**Assigned task:**
Scan the data, and whenever a line contains "Back", copy it.

★ ★ ★ ★ ★ ★ ★

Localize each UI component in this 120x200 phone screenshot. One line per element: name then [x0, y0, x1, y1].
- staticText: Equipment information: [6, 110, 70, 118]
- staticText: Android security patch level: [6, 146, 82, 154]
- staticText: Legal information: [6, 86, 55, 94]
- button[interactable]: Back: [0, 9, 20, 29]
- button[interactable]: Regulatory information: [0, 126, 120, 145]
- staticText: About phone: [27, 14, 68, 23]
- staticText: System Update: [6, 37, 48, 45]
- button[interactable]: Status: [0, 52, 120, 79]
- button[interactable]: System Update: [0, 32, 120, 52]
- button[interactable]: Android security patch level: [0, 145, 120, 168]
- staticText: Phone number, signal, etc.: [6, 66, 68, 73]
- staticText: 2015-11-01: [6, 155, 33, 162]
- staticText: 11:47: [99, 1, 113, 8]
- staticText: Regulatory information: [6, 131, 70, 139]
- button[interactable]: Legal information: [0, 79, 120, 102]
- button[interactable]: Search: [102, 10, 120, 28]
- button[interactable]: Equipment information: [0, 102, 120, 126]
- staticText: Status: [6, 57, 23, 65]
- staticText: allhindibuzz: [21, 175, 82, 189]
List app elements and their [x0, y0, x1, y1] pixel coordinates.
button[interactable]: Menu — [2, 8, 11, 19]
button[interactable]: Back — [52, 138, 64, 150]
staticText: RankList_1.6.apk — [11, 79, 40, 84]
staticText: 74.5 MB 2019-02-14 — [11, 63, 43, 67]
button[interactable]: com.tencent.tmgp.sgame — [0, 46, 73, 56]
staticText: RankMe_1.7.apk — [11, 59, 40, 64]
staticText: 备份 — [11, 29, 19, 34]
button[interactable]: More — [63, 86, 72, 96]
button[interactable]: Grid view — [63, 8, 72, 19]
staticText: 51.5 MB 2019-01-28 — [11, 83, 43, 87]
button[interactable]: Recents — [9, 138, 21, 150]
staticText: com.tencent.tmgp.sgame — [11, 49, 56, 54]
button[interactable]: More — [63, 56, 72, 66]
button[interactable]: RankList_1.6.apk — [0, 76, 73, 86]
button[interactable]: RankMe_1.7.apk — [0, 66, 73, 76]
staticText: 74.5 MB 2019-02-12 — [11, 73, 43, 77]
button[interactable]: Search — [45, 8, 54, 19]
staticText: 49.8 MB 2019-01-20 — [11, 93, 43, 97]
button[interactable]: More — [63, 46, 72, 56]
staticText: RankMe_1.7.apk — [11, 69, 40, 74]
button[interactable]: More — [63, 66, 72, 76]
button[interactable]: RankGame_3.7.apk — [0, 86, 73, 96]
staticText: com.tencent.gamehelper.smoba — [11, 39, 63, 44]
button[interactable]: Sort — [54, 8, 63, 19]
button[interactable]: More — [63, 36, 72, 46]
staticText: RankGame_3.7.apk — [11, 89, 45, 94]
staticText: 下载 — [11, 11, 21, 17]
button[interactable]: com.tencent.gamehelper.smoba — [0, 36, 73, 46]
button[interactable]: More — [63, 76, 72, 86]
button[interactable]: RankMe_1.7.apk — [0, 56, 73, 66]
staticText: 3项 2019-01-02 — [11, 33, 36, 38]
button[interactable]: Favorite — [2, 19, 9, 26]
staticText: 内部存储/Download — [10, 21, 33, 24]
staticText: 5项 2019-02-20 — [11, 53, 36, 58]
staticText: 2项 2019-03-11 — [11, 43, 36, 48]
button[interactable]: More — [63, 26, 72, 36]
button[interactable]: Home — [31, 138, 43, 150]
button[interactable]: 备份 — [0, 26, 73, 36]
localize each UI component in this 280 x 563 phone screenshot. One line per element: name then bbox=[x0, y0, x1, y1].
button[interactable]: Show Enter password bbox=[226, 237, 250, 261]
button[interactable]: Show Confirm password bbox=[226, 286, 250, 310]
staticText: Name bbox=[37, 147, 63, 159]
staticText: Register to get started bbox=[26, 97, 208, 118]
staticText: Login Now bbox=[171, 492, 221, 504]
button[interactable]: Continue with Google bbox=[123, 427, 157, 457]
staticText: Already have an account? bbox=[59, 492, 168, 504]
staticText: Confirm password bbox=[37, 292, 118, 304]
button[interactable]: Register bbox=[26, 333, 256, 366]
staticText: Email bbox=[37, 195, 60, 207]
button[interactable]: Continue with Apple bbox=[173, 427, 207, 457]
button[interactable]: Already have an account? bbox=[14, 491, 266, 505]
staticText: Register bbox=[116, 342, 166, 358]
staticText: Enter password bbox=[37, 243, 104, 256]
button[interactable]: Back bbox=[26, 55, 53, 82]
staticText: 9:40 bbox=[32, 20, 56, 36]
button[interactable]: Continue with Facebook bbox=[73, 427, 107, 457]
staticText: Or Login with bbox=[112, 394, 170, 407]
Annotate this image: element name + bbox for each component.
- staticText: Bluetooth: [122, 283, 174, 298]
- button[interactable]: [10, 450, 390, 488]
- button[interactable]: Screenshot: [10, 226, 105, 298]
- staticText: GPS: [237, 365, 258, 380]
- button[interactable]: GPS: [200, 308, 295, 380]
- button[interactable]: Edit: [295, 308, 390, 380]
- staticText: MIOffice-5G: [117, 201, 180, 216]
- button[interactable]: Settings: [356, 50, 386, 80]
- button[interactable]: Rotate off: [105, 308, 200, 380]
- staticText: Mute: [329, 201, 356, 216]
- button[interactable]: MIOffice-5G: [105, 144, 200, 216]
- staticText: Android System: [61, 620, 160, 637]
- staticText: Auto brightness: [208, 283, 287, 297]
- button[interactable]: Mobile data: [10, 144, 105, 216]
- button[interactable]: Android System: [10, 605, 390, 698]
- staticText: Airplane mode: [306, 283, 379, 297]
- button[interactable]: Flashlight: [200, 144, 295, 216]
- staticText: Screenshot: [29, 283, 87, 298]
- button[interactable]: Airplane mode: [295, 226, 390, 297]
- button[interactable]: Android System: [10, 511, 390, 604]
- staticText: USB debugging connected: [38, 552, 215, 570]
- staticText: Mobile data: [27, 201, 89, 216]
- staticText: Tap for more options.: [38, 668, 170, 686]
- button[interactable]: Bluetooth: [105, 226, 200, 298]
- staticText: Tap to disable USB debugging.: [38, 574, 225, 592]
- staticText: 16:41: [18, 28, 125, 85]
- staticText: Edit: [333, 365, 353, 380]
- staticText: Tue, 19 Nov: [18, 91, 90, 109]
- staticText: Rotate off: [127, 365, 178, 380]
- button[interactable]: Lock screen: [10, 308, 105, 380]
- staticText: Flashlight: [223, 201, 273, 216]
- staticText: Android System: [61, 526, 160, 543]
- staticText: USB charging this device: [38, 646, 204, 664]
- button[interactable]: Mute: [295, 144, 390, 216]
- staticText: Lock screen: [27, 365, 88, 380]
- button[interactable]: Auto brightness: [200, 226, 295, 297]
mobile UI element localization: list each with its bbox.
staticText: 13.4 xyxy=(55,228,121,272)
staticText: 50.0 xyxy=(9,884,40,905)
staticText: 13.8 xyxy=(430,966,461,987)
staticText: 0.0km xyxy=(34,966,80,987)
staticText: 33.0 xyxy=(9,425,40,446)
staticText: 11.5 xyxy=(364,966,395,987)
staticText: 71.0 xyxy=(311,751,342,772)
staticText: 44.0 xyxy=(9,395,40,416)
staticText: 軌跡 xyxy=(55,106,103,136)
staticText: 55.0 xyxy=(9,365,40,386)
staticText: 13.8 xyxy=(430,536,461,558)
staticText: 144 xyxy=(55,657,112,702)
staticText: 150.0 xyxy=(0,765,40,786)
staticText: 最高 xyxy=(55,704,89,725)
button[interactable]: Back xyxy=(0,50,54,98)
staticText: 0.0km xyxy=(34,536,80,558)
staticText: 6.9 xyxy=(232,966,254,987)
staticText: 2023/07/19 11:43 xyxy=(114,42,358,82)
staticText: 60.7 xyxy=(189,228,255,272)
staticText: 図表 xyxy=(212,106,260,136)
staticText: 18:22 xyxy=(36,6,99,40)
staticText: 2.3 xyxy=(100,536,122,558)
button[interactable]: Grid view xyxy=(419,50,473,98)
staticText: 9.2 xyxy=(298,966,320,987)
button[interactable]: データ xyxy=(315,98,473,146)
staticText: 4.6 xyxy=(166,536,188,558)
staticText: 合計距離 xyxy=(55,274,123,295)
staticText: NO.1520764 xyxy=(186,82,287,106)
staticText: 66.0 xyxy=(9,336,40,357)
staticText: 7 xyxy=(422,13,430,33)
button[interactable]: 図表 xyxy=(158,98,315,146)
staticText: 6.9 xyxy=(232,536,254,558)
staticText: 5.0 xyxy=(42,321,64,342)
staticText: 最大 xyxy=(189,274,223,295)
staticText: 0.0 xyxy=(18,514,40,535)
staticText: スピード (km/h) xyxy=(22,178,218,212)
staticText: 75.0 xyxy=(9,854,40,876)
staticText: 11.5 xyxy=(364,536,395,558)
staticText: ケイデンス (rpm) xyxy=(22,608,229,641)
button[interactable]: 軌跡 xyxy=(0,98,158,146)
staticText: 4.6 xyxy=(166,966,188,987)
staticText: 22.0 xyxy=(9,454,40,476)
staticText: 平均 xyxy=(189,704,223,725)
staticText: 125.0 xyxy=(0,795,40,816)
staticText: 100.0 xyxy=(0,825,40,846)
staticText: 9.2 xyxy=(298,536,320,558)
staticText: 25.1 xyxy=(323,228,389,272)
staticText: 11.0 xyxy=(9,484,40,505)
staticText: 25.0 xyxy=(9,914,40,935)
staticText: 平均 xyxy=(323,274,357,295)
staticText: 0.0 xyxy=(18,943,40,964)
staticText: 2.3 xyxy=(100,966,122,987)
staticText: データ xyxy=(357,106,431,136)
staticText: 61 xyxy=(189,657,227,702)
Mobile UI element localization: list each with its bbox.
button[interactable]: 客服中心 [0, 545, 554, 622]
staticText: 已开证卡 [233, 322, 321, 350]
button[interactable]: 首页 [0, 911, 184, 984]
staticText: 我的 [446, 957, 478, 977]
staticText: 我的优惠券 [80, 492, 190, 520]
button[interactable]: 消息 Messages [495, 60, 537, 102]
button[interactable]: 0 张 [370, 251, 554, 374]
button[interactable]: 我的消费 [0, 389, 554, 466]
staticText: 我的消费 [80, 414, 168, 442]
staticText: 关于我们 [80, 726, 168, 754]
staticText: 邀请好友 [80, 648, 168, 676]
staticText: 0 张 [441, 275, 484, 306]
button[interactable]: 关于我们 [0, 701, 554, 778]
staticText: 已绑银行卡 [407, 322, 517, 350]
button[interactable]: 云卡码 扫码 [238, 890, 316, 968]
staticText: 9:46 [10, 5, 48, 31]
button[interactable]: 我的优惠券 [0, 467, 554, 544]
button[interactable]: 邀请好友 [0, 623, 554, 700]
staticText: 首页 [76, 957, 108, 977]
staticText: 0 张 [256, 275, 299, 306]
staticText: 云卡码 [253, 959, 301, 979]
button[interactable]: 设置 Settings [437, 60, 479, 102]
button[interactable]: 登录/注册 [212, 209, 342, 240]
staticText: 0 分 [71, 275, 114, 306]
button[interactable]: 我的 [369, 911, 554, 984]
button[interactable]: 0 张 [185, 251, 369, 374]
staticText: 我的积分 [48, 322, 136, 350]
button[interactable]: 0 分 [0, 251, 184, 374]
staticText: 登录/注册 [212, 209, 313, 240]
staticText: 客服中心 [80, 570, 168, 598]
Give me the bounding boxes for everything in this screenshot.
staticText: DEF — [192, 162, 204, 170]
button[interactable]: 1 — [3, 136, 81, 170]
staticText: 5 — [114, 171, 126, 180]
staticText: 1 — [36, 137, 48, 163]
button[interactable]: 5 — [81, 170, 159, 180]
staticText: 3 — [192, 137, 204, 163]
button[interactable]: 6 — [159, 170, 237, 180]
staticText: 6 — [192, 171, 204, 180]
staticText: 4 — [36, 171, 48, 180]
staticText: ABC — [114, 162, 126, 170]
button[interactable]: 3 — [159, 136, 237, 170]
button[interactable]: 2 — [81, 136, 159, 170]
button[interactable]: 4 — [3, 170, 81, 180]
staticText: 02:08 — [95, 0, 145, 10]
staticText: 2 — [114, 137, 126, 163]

★ ★ ★ ★ ★ ★ ★

**Solution to this exercise:**
- button[interactable]: Back: [0, 9, 20, 29]
button[interactable]: Back — [52, 138, 64, 150]
button[interactable]: Back bbox=[26, 55, 53, 82]
button[interactable]: Back xyxy=(0,50,54,98)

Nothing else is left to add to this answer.